======== DATA TO PROCESS ========

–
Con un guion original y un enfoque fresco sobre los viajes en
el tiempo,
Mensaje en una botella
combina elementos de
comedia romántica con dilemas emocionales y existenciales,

========

- _WORK ITEM_:
Set the data down once more, exactly as it stands.

- _COMPLETED EXERCISE_:
–
Con un guion original y un enfoque fresco sobre los viajes en
el tiempo,
Mensaje en una botella
combina elementos de
comedia romántica con dilemas emocionales y existenciales,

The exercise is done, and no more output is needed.